Brissot fut le directeur de la politique étrangère de la gauche. Il avait vécu longtemps en Angleterre où il avait fondé un journal et un cabinet de lecture qui n’avaient pas réussi et dont la liquidation lui avait attiré un procès scandaleux. Un instant il avait eu maille à partir avec la police de Louis XVI et avait même été emprisonné à la Bastille comme auteur ou colporteur de libelles contre Marie-Antoinette. Un peu plus tard il avait spéculé avec le banquier genevois Clavière sur les titres de la dette des États-Unis et avait fait à cette occasion un bref voyage en Amérique d’où il avait rapporté un livre hâtif. Ses ennemis prétendaient que pressé d’argent il s’était mis avant 1789 aux gages de la police. C’était certainement un homme actif, plein d’imagination et de ressources, peu scrupuleux sur le choix des moyens. Il était passé successivement du service du duc d’Orléans à la suite de La Fayette. Il détestait les Lameth dont il combattait, à la Société des amis des Noirs qu’il avait fondée, la politique coloniale réactionnaire. Les Lameth lui reprochaient d’avoir provoqué par ses campagnes anti-esclavagistes la révolte des îles et le pillage des plantations. Dans la crise de Varennes il avait d’abord soutenu la République comme Achille du Châtelet, l’ami de La Fayette, puis il s’était rallié subitement et sans transition à la solution orléaniste. Son élection à la Législative, très disputée, n’avait été possible, comme celle de Condorcet d’ailleurs, que par l’appoint des voix fayettistes. Bref, un homme équivoque, un intrigant qui allait être le chef le plus en vue de la nouvelle Assemblée, son homme d’État.

Le ci-devant marquis de Condorcet, gros personnage académique, ancien ami de D’Alembert et le survivant le plus notoire de l’école p.166 des encyclopédistes, était, comme Brissot, un caractère ondoyant et divers. En 1789 il avait défendu à l’assemblée de la noblesse de Mantes les ordres privilégiés, il s’était ensuite montré hostile à la Déclaration des droits de l’homme. En 1790 il avait écrit contre les clubs et pour la monarchie, protesté contre la suppression des titres de noblesse, contre la confiscation des biens du clergé, contre les assignats. Avec Sieyès il avait été un des fondateurs du club fayettiste de 1789 ce qui ne l’avait pas empêché, après Varennes, d’adhérer bruyamment à la République.

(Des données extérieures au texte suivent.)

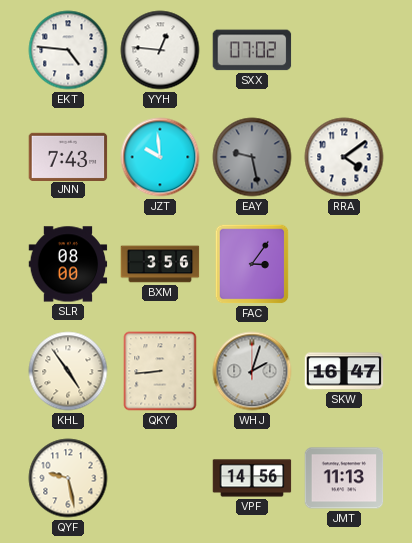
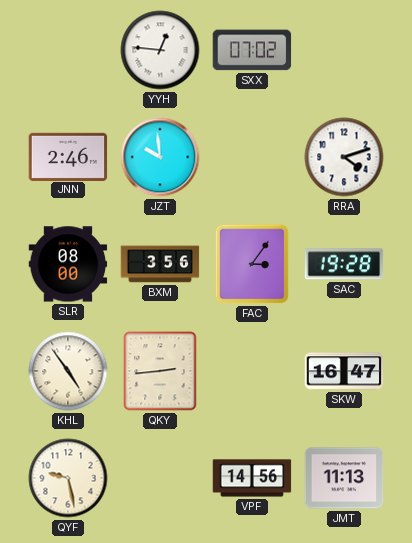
EKT: 4:46 -> none
JNN: 7:43 -> 2:46
EAY: 9:28 -> none
RRA: 4:09 -> 4:12
SAC: none -> 19:28
QKY: 8:44 -> 2:44
WHJ: 2:03 -> none
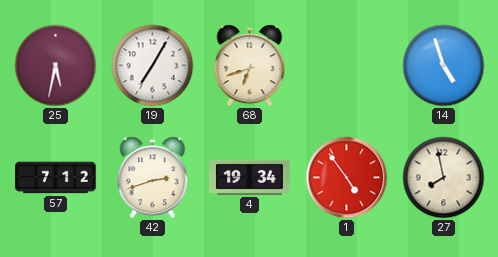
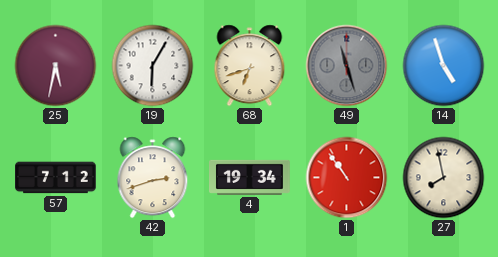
19: 7:05 -> 6:05
49: none -> 11:27
1: 4:54 -> 10:54
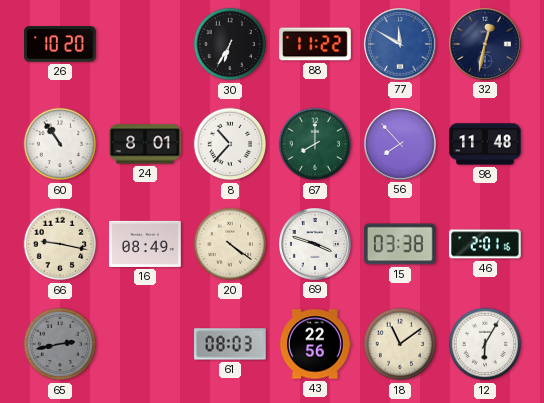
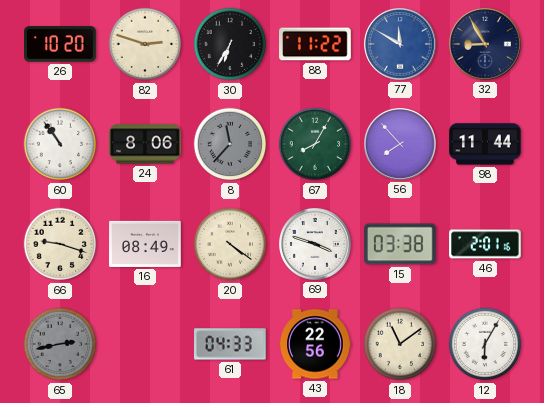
82: none -> 2:48
32: 12:32 -> 8:55
24: 8:01 -> 8:06
8: 10:37 -> 11:37
8 dial: white -> grey
67: 8:00 -> 8:05
98: 11:48 -> 11:44
66: 9:17 -> 9:18
61: 08:03 -> 04:33
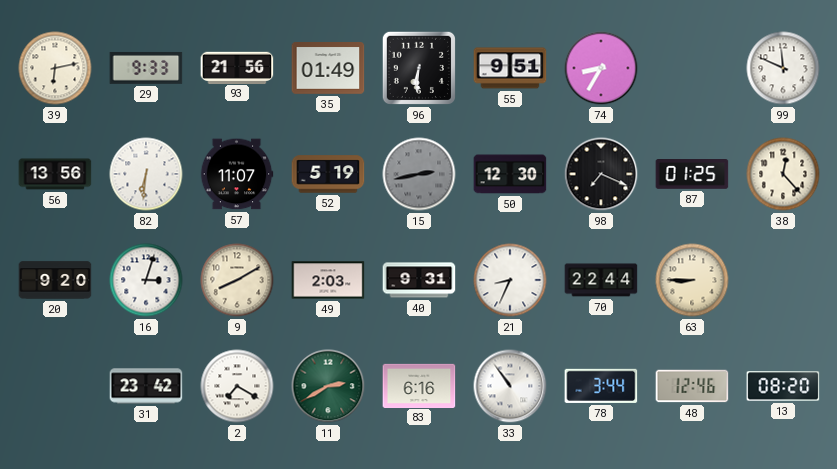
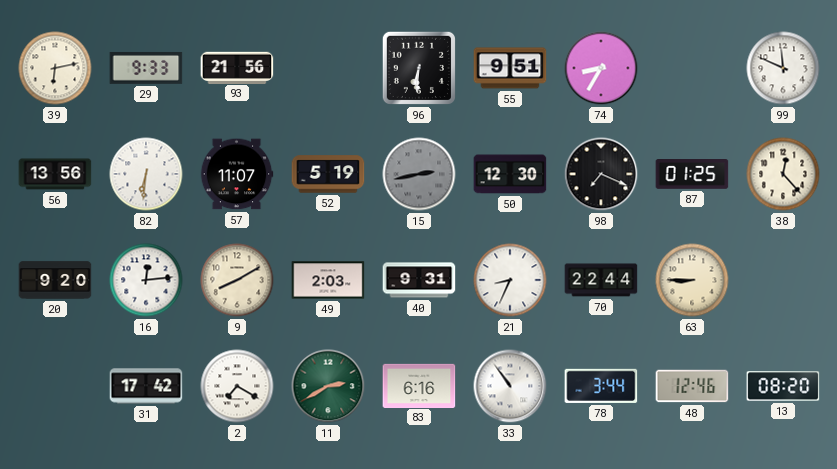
35: 01:49 -> none
16: 3:03 -> 12:14
31: 23:42 -> 17:42
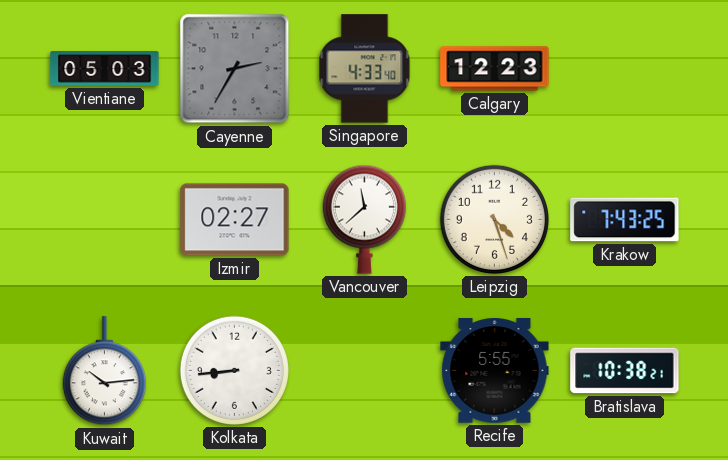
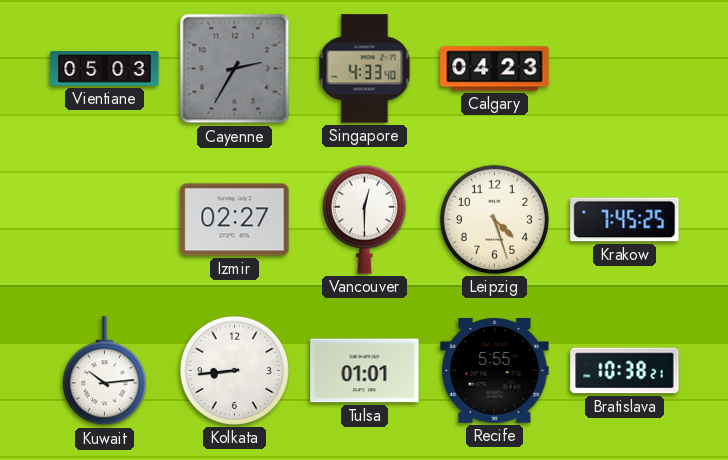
Calgary: 12:23 -> 04:23
Vancouver: 11:38 -> 12:30
Krakow: 7:43 -> 7:45
Tulsa: none -> 01:01
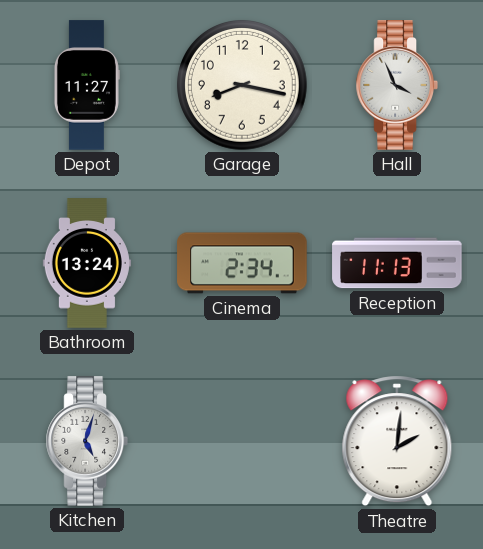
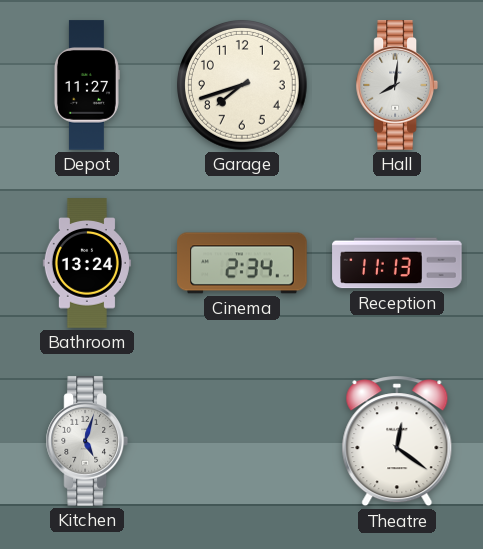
Garage: 8:17 -> 7:42
Hall: 3:56 -> 8:01
Theatre: 2:01 -> 12:21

On comprend que Brissot et Condorcet se soient entendus facilement avec les députés de la Gironde qui représentaient les intérêts des négociants bordelais. Le commerce souffrait de la crise économique et appelait des mesures énergiques pour la résoudre. Condorcet, qui était directeur de la Monnaie et qui avait beaucoup écrit sur les assignats, passait pour un financier.

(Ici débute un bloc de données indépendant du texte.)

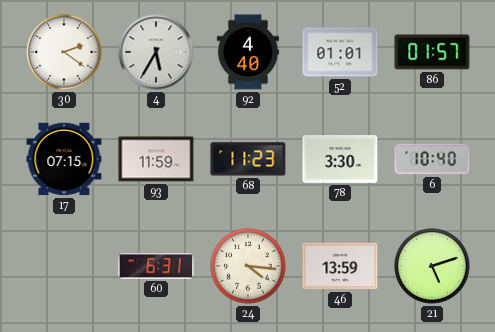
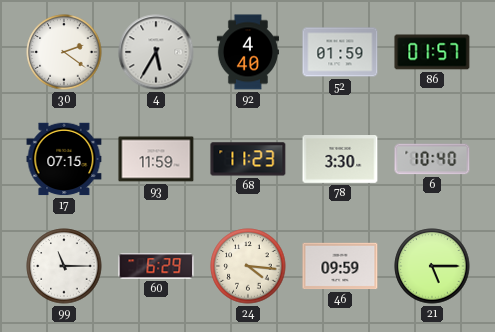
52: 01:01 -> 01:59
99: none -> 11:15
60: 6:31 -> 6:29
46: 13:59 -> 09:59
21: 5:12 -> 5:15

Brissotins et Girondins étaient convaincus que les troubles qui arrêtaient les affaires provenaient essentiellement de l’inquiétude causée par les dispositions présumées des puissances étrangères et les menaces des émigrés. Un seul remède : forcer les rois à reconnaître la Révolution, obtenir d’eux, par une sommation et au besoin par la guerre, la dispersion des rassemblements d’émigrés et en même temps frapper tous leurs complices à l’intérieur, en première ligne les prêtres réfractaires. Brissot montrait les rois désunis, les peuples prêts à se soulever à l’exemple des Français, il prédisait une victoire facile, s’il fallait combattre.

Les fayettistes firent chorus. La plupart étaient d’anciens nobles, militaires dans l’âme. La guerre leur donnerait des commandements et la victoire leur rendrait l’influence et le pouvoir. Appuyés sur leurs soldats, ils seraient assez forts pour maîtriser les Jacobins et dicter leur volonté à la fois au roi et à l’Assemblée. Le comte de Narbonne, qu’ils poussèrent bientôt au ministère de la Guerre, s’efforça de réaliser leur politique. Brissot, Clavière, Isnard se rencontrèrent dans le salon de Mme de Staël avec Condorcet, Talleyrand et Narbonne.

Dans ces conditions, l’Assemblée fut facile à entraîner. La discussion ne fut longue que sur les mesures à prendre contre les prêtres réfractaires, car les fayettistes, partisans de la plus large tolérance religieuse, répugnaient à abandonner la politique qu’ils avaient fait triompher dans le décret du 7 mai 1791. Finalement, le décret du 31 octobre 1791 donna deux mois au comte de Provence pour rentrer en France sous peine de déchéance de ses droits au trône ; le décret du 9 novembre donna aux émigrés jusqu’au 1er janvier pour en faire autant sous peine d’être considérés comme suspects de conspiration et de voir les revenus de leurs terres séquestrés et perçus au profit de la nation ; le décret du 29 novembre priva de leurs pensions les prêtres réfractaires qui ne prêteraient pas un nouveau serment purement civique et donna le droit aux administrations locales de les déporter de leur domicile en cas de troubles et de les frapper en outre d’incapacités variées. Un autre décret enfin du même jour invita le roi à requérir les électeurs de Trèves et de Mayence et autres princes d’Empire qui accueillent les Français fugitifs de mettre fin aux attroupements et enrôlements qu’ils tolèrent sur la frontière. Le roi était prié en outre de terminer au plus tôt avec l’empereur et l’Empire les négociations entamées depuis longtemps pour indemniser les seigneurs allemands possessionnés en France et lésés par les arrêtés du 4 août.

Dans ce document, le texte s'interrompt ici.